# HOW TO COMPLETE THIS TASK
Begin at the line below that holds "autoridades aún no responden a las" and end at the line that holds "体力下降、精神状态异常等，而发热、咳嗽、白细胞或中性", transcribing each line exactly and skipping any picture.

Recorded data
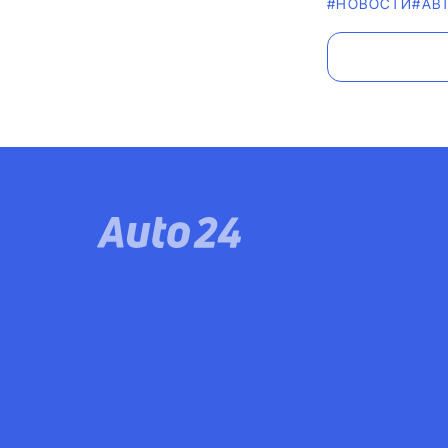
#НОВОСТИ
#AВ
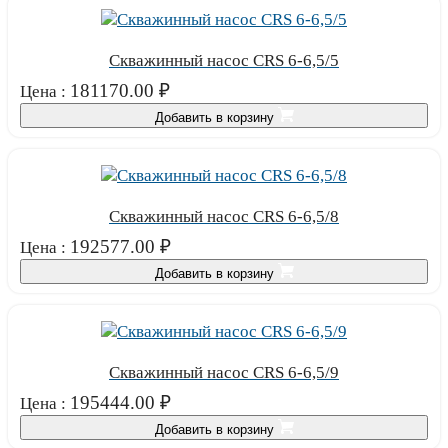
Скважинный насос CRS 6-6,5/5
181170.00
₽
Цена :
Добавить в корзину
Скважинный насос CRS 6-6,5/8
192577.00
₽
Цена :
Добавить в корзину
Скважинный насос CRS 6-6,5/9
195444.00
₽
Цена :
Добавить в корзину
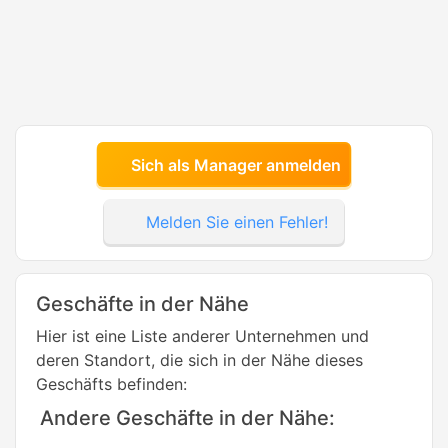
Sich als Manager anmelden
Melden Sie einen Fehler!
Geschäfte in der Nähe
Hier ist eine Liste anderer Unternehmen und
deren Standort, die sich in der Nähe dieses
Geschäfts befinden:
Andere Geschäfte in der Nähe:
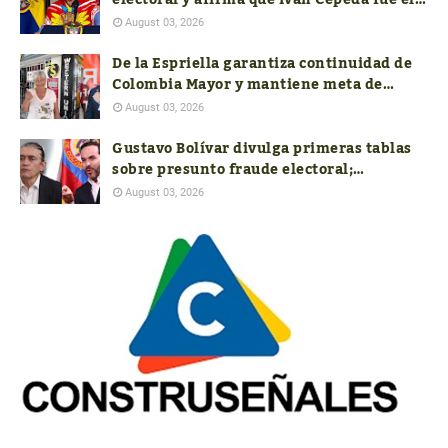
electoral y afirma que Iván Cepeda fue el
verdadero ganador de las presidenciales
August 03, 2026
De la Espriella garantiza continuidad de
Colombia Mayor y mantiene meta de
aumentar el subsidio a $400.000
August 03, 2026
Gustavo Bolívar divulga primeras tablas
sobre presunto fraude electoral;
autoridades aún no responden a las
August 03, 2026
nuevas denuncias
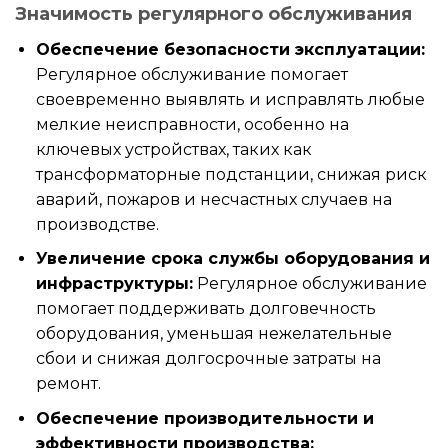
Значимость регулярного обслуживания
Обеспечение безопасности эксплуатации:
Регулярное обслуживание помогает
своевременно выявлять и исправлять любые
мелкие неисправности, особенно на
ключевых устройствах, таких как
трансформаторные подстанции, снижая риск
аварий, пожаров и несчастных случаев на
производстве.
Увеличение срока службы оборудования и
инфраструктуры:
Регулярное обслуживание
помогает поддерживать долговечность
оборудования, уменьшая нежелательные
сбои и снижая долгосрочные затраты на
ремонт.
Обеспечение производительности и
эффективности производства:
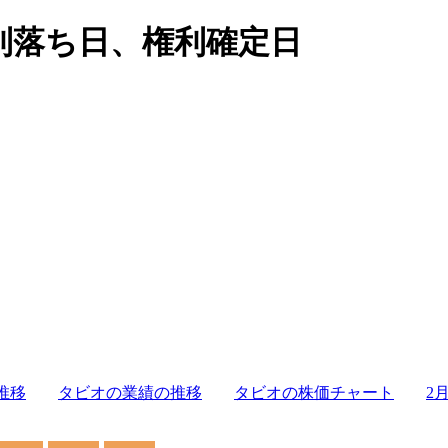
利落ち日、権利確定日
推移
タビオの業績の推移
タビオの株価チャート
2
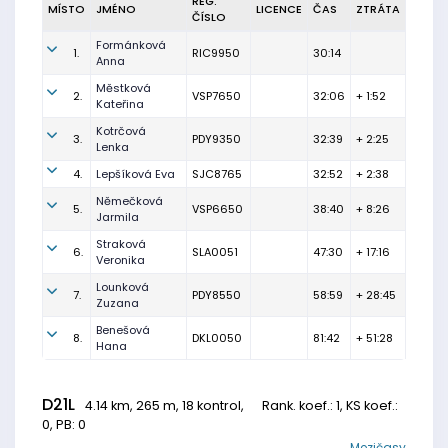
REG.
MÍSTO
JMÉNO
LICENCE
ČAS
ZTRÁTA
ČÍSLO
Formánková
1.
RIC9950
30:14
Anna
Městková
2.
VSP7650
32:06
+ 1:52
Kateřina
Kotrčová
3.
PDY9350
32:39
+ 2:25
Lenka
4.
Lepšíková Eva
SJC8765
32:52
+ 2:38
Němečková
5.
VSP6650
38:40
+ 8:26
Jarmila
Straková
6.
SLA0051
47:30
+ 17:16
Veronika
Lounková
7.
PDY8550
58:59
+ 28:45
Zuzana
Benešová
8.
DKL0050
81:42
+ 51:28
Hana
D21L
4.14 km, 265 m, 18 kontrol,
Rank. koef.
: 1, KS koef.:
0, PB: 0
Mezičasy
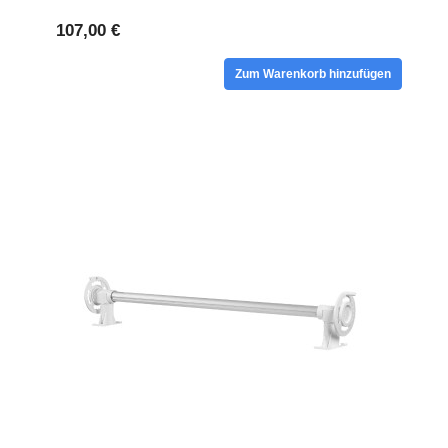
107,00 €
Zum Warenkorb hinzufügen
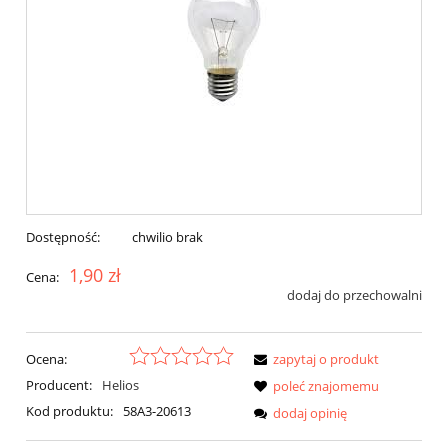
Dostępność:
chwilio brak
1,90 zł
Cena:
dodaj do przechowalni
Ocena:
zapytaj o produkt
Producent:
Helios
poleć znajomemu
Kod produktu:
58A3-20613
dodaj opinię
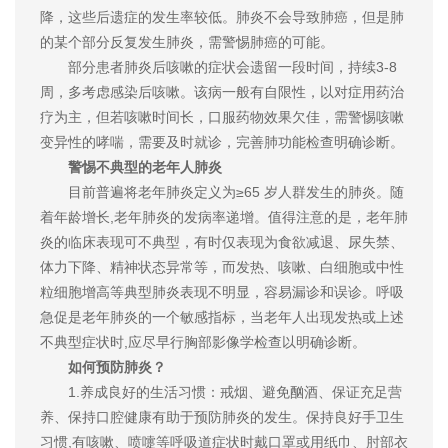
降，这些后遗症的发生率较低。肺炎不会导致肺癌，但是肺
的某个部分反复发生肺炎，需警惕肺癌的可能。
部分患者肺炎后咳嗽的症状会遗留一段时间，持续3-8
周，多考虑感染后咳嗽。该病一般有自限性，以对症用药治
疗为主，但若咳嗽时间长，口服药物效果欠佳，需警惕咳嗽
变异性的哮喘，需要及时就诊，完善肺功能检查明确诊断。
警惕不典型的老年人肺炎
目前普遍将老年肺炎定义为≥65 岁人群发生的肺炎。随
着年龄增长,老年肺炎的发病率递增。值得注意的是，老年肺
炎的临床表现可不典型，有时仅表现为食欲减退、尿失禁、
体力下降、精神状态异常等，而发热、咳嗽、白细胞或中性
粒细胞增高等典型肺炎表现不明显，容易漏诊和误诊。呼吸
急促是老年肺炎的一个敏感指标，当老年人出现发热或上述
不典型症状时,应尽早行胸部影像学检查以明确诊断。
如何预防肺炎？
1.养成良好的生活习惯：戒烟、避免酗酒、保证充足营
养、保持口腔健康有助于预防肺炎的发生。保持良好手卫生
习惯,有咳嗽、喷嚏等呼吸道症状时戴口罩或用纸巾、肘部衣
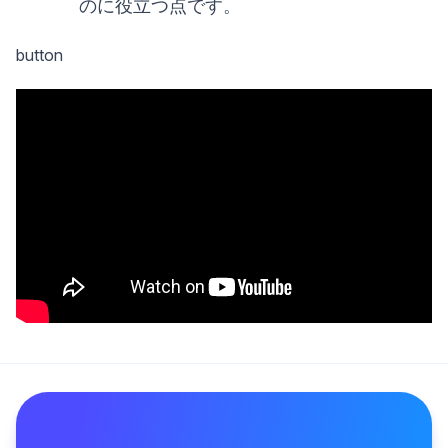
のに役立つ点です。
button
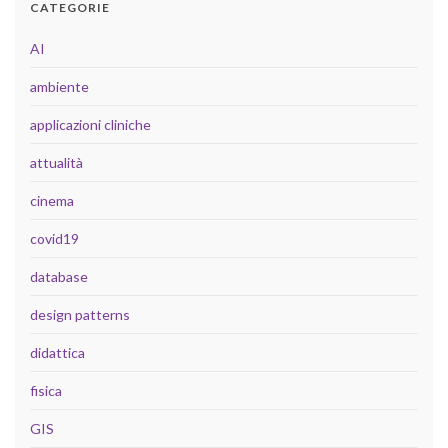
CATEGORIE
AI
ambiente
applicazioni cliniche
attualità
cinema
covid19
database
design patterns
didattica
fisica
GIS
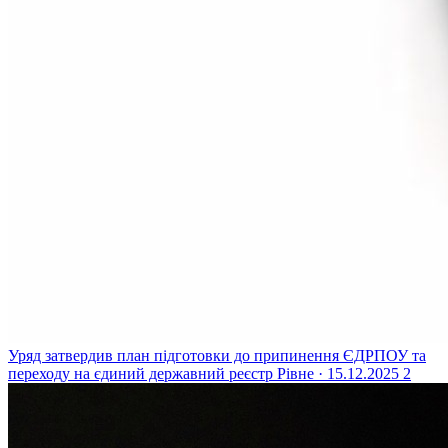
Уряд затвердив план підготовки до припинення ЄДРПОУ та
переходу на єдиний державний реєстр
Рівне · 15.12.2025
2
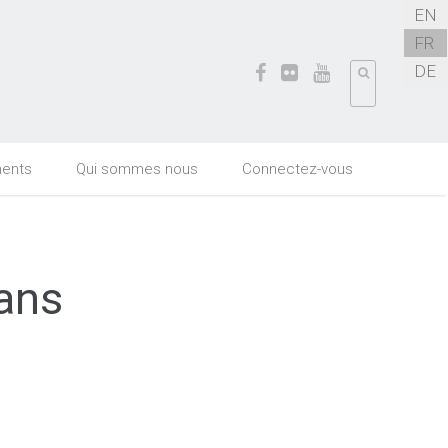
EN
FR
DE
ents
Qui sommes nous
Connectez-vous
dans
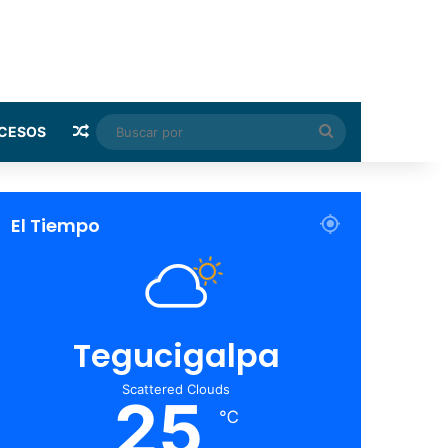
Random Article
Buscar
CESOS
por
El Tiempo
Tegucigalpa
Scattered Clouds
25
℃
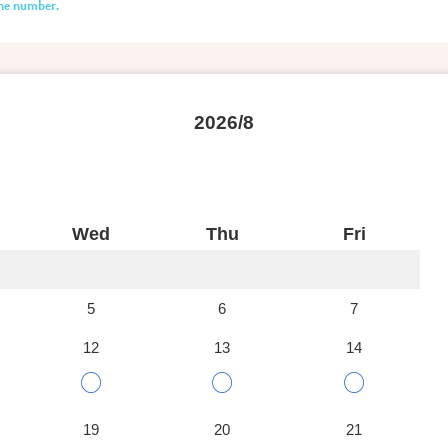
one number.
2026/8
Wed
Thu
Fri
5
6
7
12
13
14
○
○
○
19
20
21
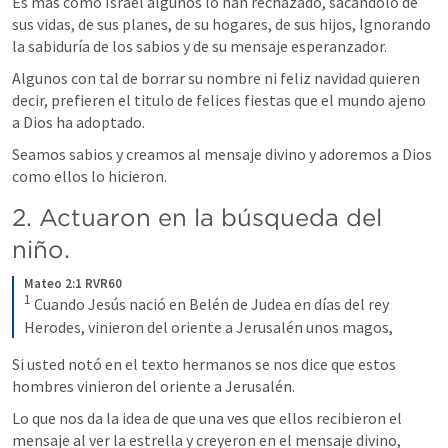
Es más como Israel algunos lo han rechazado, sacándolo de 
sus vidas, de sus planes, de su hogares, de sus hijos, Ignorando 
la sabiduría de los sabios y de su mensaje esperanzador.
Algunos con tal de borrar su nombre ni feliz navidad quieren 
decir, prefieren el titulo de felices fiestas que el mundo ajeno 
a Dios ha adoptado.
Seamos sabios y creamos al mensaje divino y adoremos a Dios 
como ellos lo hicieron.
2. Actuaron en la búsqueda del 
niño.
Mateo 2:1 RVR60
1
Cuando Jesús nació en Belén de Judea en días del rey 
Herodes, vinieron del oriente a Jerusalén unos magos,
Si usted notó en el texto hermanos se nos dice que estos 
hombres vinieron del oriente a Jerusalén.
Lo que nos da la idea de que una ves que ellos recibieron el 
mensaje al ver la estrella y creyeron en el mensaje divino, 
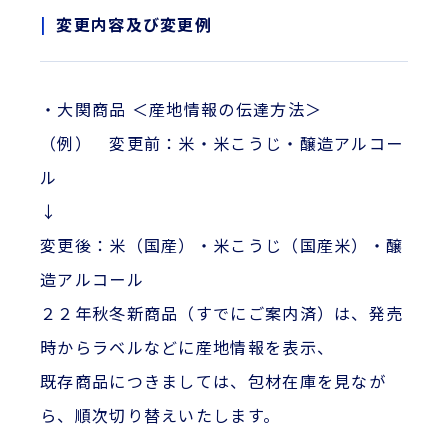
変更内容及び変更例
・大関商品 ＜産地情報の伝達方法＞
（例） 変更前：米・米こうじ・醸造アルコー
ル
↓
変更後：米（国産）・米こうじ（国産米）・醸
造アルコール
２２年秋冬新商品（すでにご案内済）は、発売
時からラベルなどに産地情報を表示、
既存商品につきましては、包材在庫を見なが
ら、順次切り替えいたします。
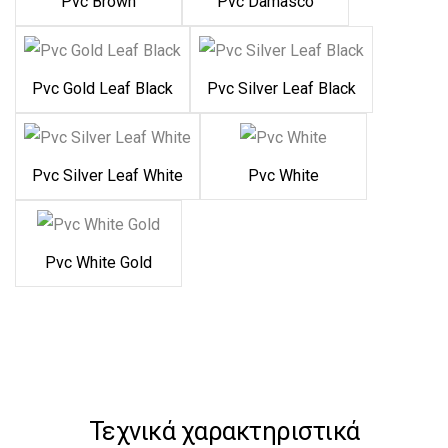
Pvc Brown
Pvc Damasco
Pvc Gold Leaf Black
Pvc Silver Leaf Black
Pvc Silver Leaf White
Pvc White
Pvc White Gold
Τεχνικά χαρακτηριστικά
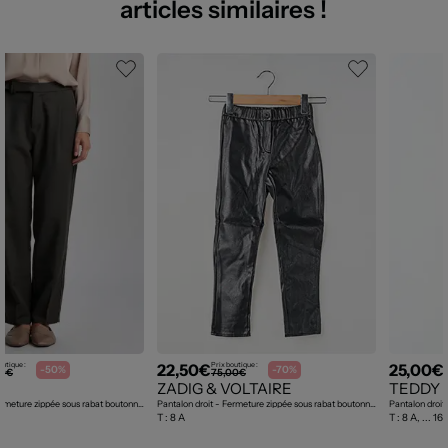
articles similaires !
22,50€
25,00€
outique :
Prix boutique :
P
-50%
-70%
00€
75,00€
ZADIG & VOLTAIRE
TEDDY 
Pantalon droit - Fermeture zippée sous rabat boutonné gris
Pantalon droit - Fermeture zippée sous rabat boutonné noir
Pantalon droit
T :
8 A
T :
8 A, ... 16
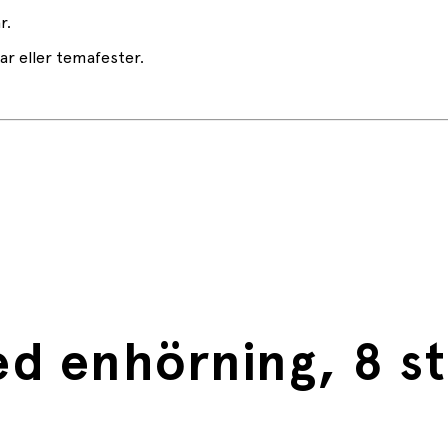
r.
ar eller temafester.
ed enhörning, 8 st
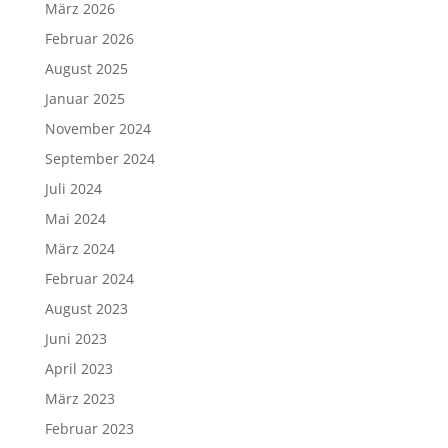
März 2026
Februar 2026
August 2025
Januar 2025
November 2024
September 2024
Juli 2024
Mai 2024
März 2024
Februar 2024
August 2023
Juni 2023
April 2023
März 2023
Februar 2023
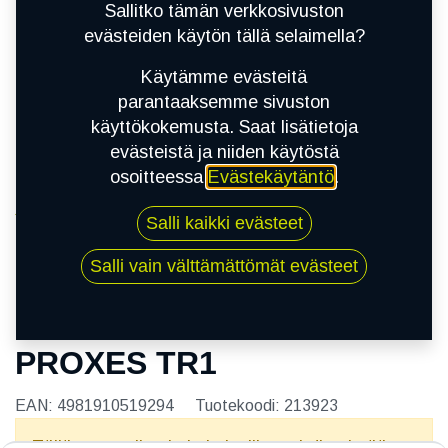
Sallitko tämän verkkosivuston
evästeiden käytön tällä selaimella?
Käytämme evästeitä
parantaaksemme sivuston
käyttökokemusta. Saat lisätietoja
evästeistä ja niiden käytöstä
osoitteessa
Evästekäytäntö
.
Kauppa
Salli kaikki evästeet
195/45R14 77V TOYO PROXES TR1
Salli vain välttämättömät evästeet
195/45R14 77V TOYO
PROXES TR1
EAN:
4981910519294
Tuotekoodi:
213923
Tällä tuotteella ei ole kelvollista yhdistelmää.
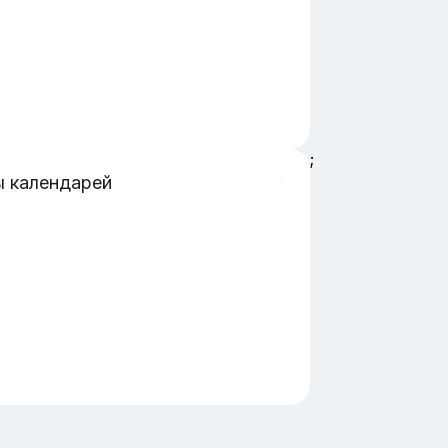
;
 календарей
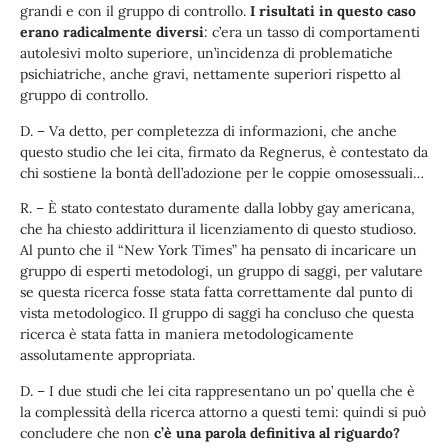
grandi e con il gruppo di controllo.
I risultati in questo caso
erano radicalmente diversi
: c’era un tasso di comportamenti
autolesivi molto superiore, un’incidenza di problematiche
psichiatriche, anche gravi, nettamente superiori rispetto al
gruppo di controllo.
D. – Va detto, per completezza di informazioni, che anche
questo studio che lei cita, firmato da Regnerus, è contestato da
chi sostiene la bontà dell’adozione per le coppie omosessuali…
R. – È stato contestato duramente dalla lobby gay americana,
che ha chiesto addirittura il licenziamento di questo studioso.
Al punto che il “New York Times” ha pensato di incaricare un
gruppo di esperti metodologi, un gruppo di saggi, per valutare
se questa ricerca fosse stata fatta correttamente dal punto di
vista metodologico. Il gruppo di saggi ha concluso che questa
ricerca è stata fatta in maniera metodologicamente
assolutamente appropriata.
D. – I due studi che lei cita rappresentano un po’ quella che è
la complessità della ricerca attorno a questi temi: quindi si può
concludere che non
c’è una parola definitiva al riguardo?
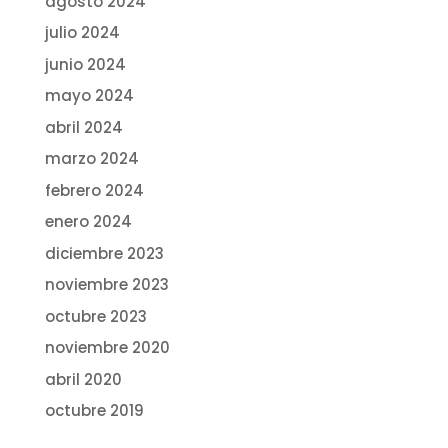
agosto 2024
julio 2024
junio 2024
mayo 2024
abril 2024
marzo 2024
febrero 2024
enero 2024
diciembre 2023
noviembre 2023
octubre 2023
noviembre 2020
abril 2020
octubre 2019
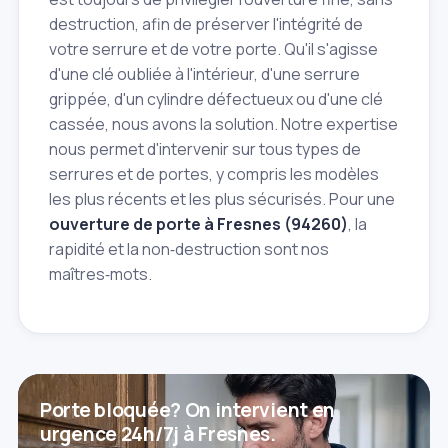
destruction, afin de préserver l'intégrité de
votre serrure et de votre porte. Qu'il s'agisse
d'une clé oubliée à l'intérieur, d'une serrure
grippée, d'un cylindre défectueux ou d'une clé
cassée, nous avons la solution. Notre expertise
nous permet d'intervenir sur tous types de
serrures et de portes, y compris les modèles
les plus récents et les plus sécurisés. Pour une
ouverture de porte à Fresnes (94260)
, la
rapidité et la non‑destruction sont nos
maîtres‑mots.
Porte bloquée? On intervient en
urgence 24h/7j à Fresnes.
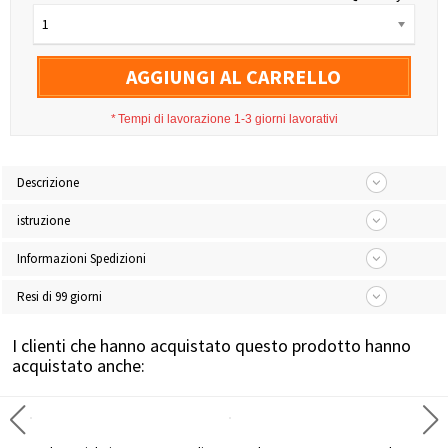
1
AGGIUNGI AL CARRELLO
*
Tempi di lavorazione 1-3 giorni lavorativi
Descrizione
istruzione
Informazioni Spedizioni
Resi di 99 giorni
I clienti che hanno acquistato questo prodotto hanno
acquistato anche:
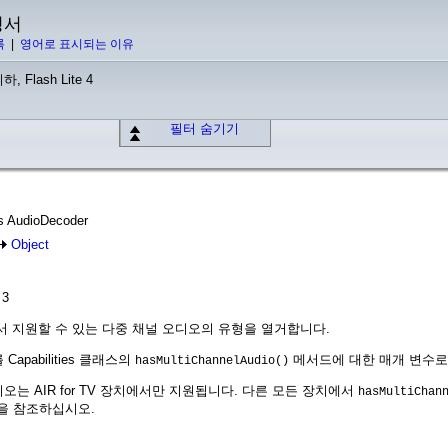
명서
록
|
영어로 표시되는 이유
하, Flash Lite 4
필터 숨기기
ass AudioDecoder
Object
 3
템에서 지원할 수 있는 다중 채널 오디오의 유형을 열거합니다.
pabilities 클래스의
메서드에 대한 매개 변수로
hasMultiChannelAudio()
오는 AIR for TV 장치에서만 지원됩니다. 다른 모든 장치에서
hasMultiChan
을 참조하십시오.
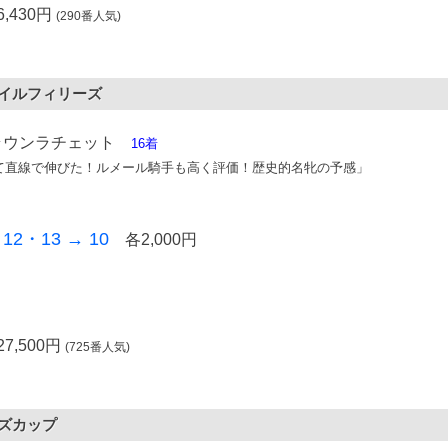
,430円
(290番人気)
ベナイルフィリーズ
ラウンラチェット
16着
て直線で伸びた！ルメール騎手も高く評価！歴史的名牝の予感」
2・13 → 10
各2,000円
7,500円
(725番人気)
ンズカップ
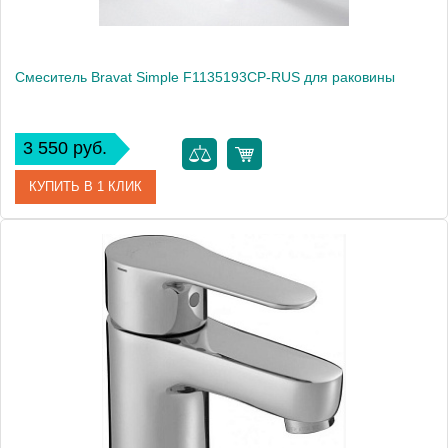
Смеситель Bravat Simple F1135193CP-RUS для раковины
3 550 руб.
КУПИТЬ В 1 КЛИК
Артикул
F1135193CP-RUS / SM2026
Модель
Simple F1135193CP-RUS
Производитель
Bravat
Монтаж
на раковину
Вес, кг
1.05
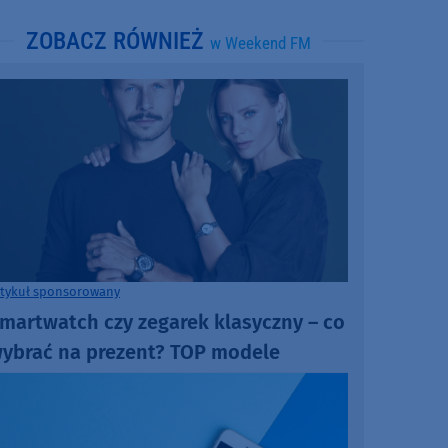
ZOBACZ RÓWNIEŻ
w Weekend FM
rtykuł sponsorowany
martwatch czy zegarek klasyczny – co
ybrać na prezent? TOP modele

# EXERCISE RESULT
autoridades aún no responden a las
August 03, 2026
nuevas denuncias
Значимость регулярного обслуживания
Обеспечение безопасности эксплуатации:
Регулярное обслуживание помогает
своевременно выявлять и исправлять любые
мелкие неисправности, особенно на
ключевых устройствах, таких как
трансформаторные подстанции, снижая риск
аварий, пожаров и несчастных случаев на
производстве.
Увеличение срока службы оборудования и
инфраструктуры:
Регулярное обслуживание
помогает поддерживать долговечность
оборудования, уменьшая нежелательные
сбои и снижая долгосрочные затраты на
ремонт.
Обеспечение производительности и
эффективности производства:
利落ち日、権利確定日
推移
タビオの業績の推移
タビオの株価チャート
2
REG.
MÍSTO
JMÉNO
LICENCE
ČAS
ZTRÁTA
ČÍSLO
Formánková
1.
RIC9950
30:14
Anna
Městková
2.
VSP7650
32:06
+ 1:52
Kateřina
Kotrčová
3.
PDY9350
32:39
+ 2:25
Lenka
4.
Lepšíková Eva
SJC8765
32:52
+ 2:38
Němečková
5.
VSP6650
38:40
+ 8:26
Jarmila
Straková
6.
SLA0051
47:30
+ 17:16
Veronika
Lounková
7.
PDY8550
58:59
+ 28:45
Zuzana
Benešová
8.
DKL0050
81:42
+ 51:28
Hana
D21L
4.14 km, 265 m, 18 kontrol,
Rank. koef.
: 1, KS koef.:
0, PB: 0
Mezičasy
107,00 €
Zum Warenkorb hinzufügen
Dostępność:
chwilio brak
1,90 zł
Cena:
dodaj do przechowalni
Ocena:
zapytaj o produkt
Producent:
Helios
poleć znajomemu
Kod produktu:
58A3-20613
dodaj opinię
降，这些后遗症的发生率较低。肺炎不会导致肺癌，但是肺
的某个部分反复发生肺炎，需警惕肺癌的可能。
部分患者肺炎后咳嗽的症状会遗留一段时间，持续3-8
周，多考虑感染后咳嗽。该病一般有自限性，以对症用药治
疗为主，但若咳嗽时间长，口服药物效果欠佳，需警惕咳嗽
变异性的哮喘，需要及时就诊，完善肺功能检查明确诊断。
警惕不典型的老年人肺炎
目前普遍将老年肺炎定义为≥65 岁人群发生的肺炎。随
着年龄增长,老年肺炎的发病率递增。值得注意的是，老年肺
炎的临床表现可不典型，有时仅表现为食欲减退、尿失禁、
体力下降、精神状态异常等，而发热、咳嗽、白细胞或中性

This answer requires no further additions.